= Mangru Ganu Uikey =

Indian politician (1901–1984)

Mangru Ganu Uikey (5 November 1901 – 5 May 1984) was an Indian politician and Social worker, who devoted his entire life working for the upliftment and welfare of tribal people. He served as a Member of Parliament in the 1st, 2nd, 3rd, 4th and 5th Lok Sabha of the Govt of India. He was awarded with the honour of "Padma Shri" in 1969 by the Government of India for his outstanding contribution in the field of social work.

== Early life and family ==

Mangru Ganu Uikey was born at Village Wadhona, then (Dist-. Chanda Fort, CP & Berar).
He was the son of Shri Ganu Uikey.
He spent his growing up years and completed his formal education at villages Wadhona and Bramhpuri (District Chanda).

He worked in Bengal Nagpur Railway from 1918 to 1943 as a Booking Clerk and Goods Clerk. He was married to Smt. Janakibai, and had three daughters and four sons. He later maintained his permanent residence at Nainpur, District. Mandla, Madhya Pradesh.

== Social work ==
Mangru Ganu Uikey was known to be the voice of the tribals, a determined social activist and an eminent political leader.

He served as the Secretary of (i) Akhil Gondwana Gond Mahasabha for ten years from 1934 to 1944 and (ii) Akhil Bharatiya Gond Mahasabha for sixteen years from 1934 to 1950.

He founded an Orphanage and several primary schools in Mandla and Chhindwara in 1944. He worked for economic upliftment of Adimjati in Balaghat in 1946 and started several primary schools and banks.

He organised a Tribal Summit & Fest – "Provincial Adimjati Mahasabha Vanjati Anandotsava" at Nainpur District. Mandla in 1950 and six sessions of Akhil Bhartiya Gond Mahasabha.

He was the Founder and Director of a monthly magazine - "Sachitra Adimjati Sevak".

== Political career ==
He belonged to Indian National Congress. In the 1951 election he was elected to the 1st Lok Sabha from the Mandla Lok Sabha constituency of Madhya Pradesh.

Member of Parliament - (i) First Lok Sabha, 1952-57 (ii) Second Lok Sabha, 1957–62, (iii) Third Lok Sabha, 1962–67, (iv) Fourth Lok Sabha, 1967-70 and (v) Fifth Lok Sabha, 1971–77.

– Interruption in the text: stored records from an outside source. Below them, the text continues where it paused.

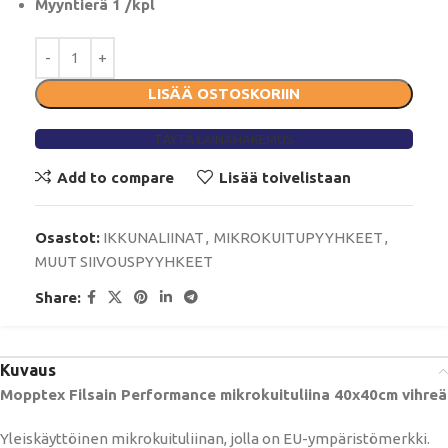
Myyntierä 1 /kpl
LISÄÄ OSTOSKORIIN
TÄYTÄ LAINAHAKEMUS
Add to compare
Lisää toivelistaan
Osastot:
IKKUNALIINAT
,
MIKROKUITUPYYHKEET
,
MUUT SIIVOUSPYYHKEET
Share:
Kuvaus
Mopptex Filsain Performance mikrokuituliina 40x40cm vihreä
Yleiskäyttöinen mikrokuituliinan, jolla on EU-ympäristömerkki.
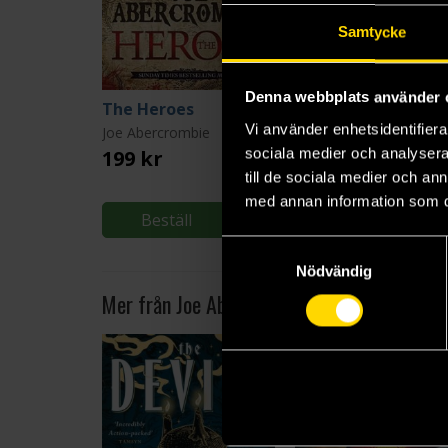
Samtycke
Denna webbplats använder 
The Heroes
Red Country
Vi använder enhetsidentifierar
Joe Abercrombie
Joe Abercrombie
sociala medier och analysera 
199 kr
199 kr
till de sociala medier och a
med annan information som du 
Beställ
Beställ
Samtyckesval
Nödvändig
Mer från Joe Abercrombie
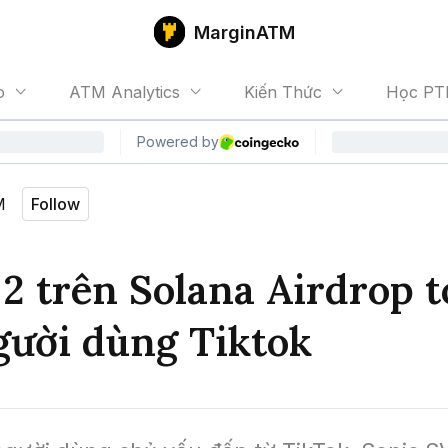
MarginATM
o
ATM Analytics
Kiến Thức
Học PT
M
Follow
 2 trên Solana Airdrop 
gười dùng Tiktok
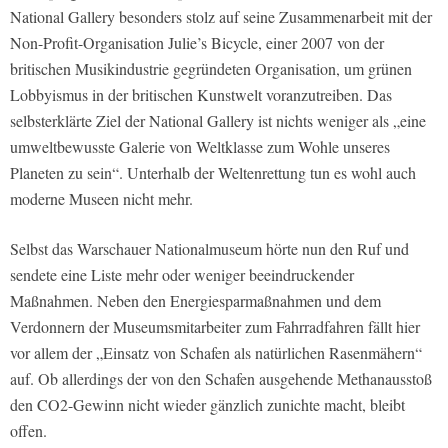
National Gallery besonders stolz auf seine Zusammenarbeit mit der
Non-Profit-Organisation Julie’s Bicycle, einer 2007 von der
britischen Musikindustrie gegründeten Organisation, um grünen
Lobbyismus in der britischen Kunstwelt voranzutreiben. Das
selbsterklärte Ziel der National Gallery ist nichts weniger als „eine
umweltbewusste Galerie von Weltklasse zum Wohle unseres
Planeten zu sein“. Unterhalb der Weltenrettung tun es wohl auch
moderne Museen nicht mehr.
Selbst das Warschauer Nationalmuseum hörte nun den Ruf und
sendete eine Liste mehr oder weniger beeindruckender
Maßnahmen. Neben den Energiesparmaßnahmen und dem
Verdonnern der Museumsmitarbeiter zum Fahrradfahren fällt hier
vor allem der „Einsatz von Schafen als natürlichen Rasenmähern“
auf. Ob allerdings der von den Schafen ausgehende Methanausstoß
den CO2-Gewinn nicht wieder gänzlich zunichte macht, bleibt
offen.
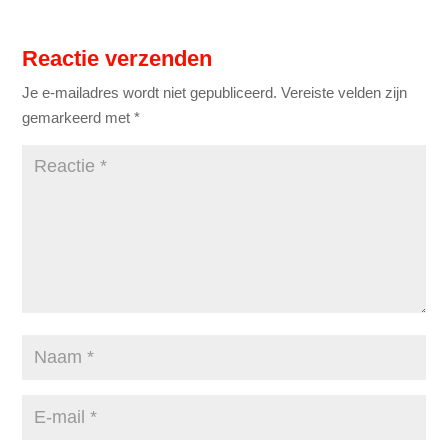
Reactie verzenden
Je e-mailadres wordt niet gepubliceerd.
Vereiste velden zijn
gemarkeerd met
*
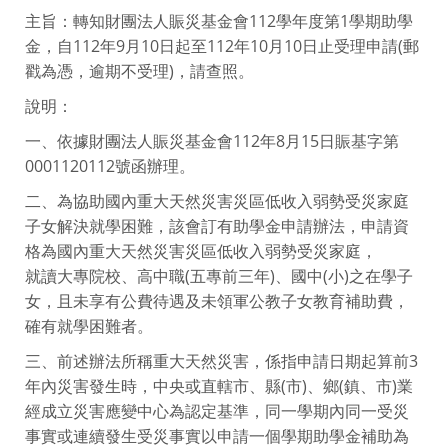
主旨：轉知財團法人賑災基金會112學年度第1學期助學
金，自112年9月10日起至112年10月10日止受理申請(郵
戳為憑，逾期不受理)，請查照。
說明：
一、依據財團法人賑災基金會112年8月15日賑基字第
0001120112號函辦理。
二、為協助國內重大天然災害災區低收入弱勢受災家庭
子女解決就學困難，該會訂有助學金申請辦法，申請資
格為國內重大天然災害災區低收入弱勢受災家庭，
就讀大專院校、高中職(五專前三年)、國中(小)之在學子
女，且未享有公費待遇及未領軍公教子女教育補助費，
確有就學困難者。
三、前述辦法所稱重大天然災害，係指申請日期起算前3
年內災害發生時，中央或直轄市、縣(市)、鄉(鎮、市)業
經成立災害應變中心為認定基準，同一學期內同一受災
事實或連續發生受災事實以申請一個學期助學金補助為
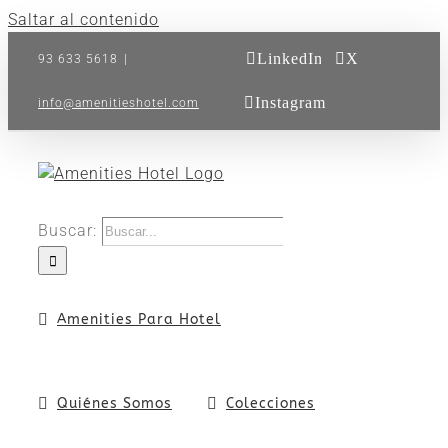
Saltar al contenido
LinkedIn
X
93 633 5618
|
Instagram
info@amenitieshotel.com
Buscar:
Amenities Para Hotel
Quiénes Somos
Colecciones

Member – (i) Parliamentary Consultative Committee, Ministry of Home Affairs, 1952–67 and (ii) Estimates Committee, 1959–61.

== Administrative work ==
President, (i) South Eastern Railwaymen's Congress, Nainpur Branch since 1953, (ii) South Eastern Railway Ministerial Staff Association, Nainpur Branch since 1954;

Member, (i) Madhya Pradesh Tribal Advisory Council since 1950, (ii) All India Tribal Advisory Board and Scholarship Board, 1956–60, (iii) Adivasi Vikas Niti Nirdharan Ayog, M.P. State since 1968, (iv) Goodwill Team, Bastar, 1961, (v) Western Railway Zonal Consultative Committee, 1967, (vi) Food Situation Study Team, Bengal, (vii) Agricultural Labour Minimum Daily Wages Committee, Madhya Pradesh;

== Awards ==
Awards - Recipient of Award of "Padma Shri" in 1969.

== Publications ==
Publications - Report on the working of Akhil Gond Mahasabha from 1935 to 1945.